Discovery 101: Common Terms in Discovery Workshops

When preparing for your next discovery workshop, it’s important to prepare your clients for success. One of the first steps is to review some of the common terms used in the workshop, therefore setting the stage for the client to be engaged and educated about the process.

At Facet, we sometimes share this list of common terms as parts of our sales or onboarding process as needed. Our focus is to share knowledge so that we can share understanding on what we will be building together.

Can you think of additional terms which are helpful to first-time discoverers? Leave them in the comments!

Common Discovery Terms

Acceptance Criteria

Conditions that a software product must satisfy to be accepted by a user, customer, or other stakeholder.

Business Rule

A policy, guideline, standard, regulation, or computational formula that defines or constrains some aspect of the business.

Context Diagram

An analysis model that depicts a system at a high level of abstraction. The context diagram identifies objects outside the system that exchange data with the system, but it shows nothing about the system’s internal structure or behavior.

Data Flow Diagram

An analysis model that depicts the processes, data stores, external entities, and flows among them that characterize the behavior of data flowing through business processes or software systems.

Entity

An item in the business domain about which data is collected and stored.

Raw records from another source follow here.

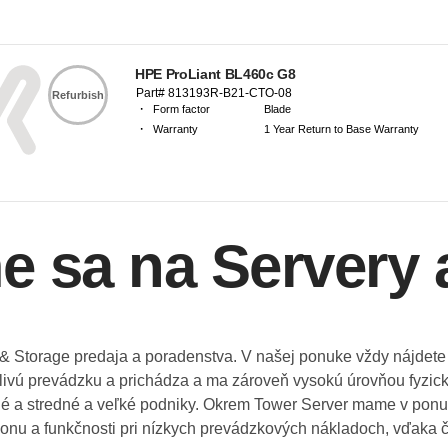
HPE ProLiant BL460c G8
Part# 813193R-B21-CTO-08
Refurbish
·
Form factor
Blade
·
Warranty
1 Year Return to Base Warranty
e sa na Servery 
 Storage predaja a poradenstva. V našej ponuke vždy nájdete 
vú prevádzku a prichádza a ma zároveň vysokú úrovňou fyzicke
malé a stredné a veľké podniky. Okrem Tower Server mame v ponuk
konu a funkčnosti pri nízkych prevádzkových nákladoch, vďaka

Entity-relationship Diagram

An analysis model that identifies the logical relationships between pairs of entities. Used for modeling data.

Epic

A user story on an agile project that is too large to implement in one development iteration. It is subdivided into smaller stories that each can be fully implemented in a single iteration.

Event

A trigger or stimulus that takes place in a system’s environment that leads to a system response, such as a functional behavior or a change in state.

Event-response table

A list of the external or time-triggered events that could affect the system and a description of how the system is to respond to each event.

Feature Tree

A feature tree is a visual depiction of the product’s features organized in logical groups, hierarchically subdividing each feature into further levels of detail. The feature tree provides a concise view of all of the features planned for a project, making it an ideal model to show to executives who want a quick glance at the project scope.

Include Relationship

A construct in which several steps that recur in multiple use cases are factored out into a separate sub-use case, which the other use cases then invoke when needed.

Process Flow (AKA User Journey)

The sequential steps of a business process or the operations of a proposed software system. Often represented by using an activity diagram, flowchart, swimlane diagram, or other modeling notation.

Product Champion

A designated representative of a specific user class who supplies the user requirements for the group that he or she represents.

User Journey

See "Process Flow".

User Story

A format to capture user requirements on agile projects in the form of one or two sentences that articulate a user need or describe a unit of desired functionality, as well as stating the benefit of the functionality to the user.